Now, at some stage in every project the science of normalisation bumps up against the art of model design. Decisions have to be made and compromises have to be accepted. In your case I can see one of three models emerging.

The first is the normalised one you have currently. This is how RDBMS's are supposed to work. Mappings are obvious; queries are fast. Exansion, however, requires schema changes and these can be slow to implement, depending on your company's abilities.

The second is a super type / sub type model. You treat Company, Contact etc. as specialisations of another type, say LegalPerson. This super type contains the common attriubtes. Each sub type has the attributes specific to it. There is a one-to-one relationship between the super type and the sub type i.e. a given "thing" must have a row in the super type and exactly one sub type. This can be difficult to enforce in current SQL products. This allows recognition of common columns between entity types. Relationships between the types are held in specific foreign key columns or intersection entities. The insertion and manipulation of data is more complex. Again, expansion of the schema will reqire development work.
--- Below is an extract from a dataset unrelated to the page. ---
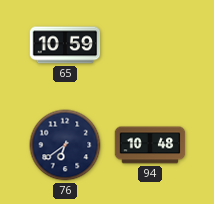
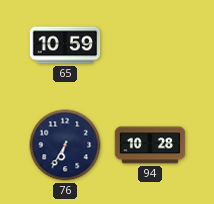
76: 6:39 -> 6:35
94: 10:48 -> 10:28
Finally there is the entity-attribute-value (EAV) model. Here you are effectively building a database-within-a-databse. The objects you model are "Table" and "Column" instead of "Customer" and "Company". Thus your application can ammend the logical schema at will. The price is application complexity and run-time performance.

EAVs have a bad reputation. There are many posts explaining why perdition will descend upon you simply by uttering the name aloud. Others defend the practice. I myself have an EAV systems holding 300M values. It works well for us. But I did this intentionally, in full understanding of the implications, with a DBA team to support me, to solve a specific problem we could not address otherwise. It was not done because some of the tables looked a bit like others.